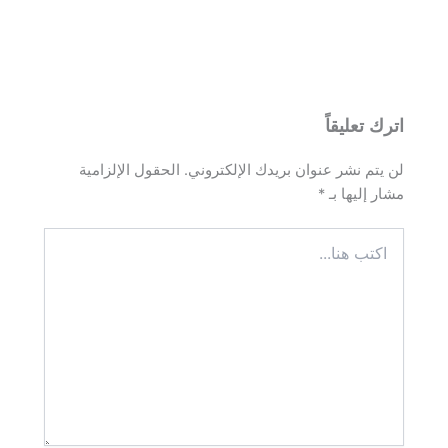
اترك تعليقاً
لن يتم نشر عنوان بريدك الإلكتروني.
الحقول الإلزامية
مشار إليها بـ
*
اكتب
هنا...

=======

• What to work on: Word for word, give the entries above again, with no images included.

• Problem solution:
اترك تعليقاً
لن يتم نشر عنوان بريدك الإلكتروني.
الحقول الإلزامية
مشار إليها بـ
*
اكتب
هنا...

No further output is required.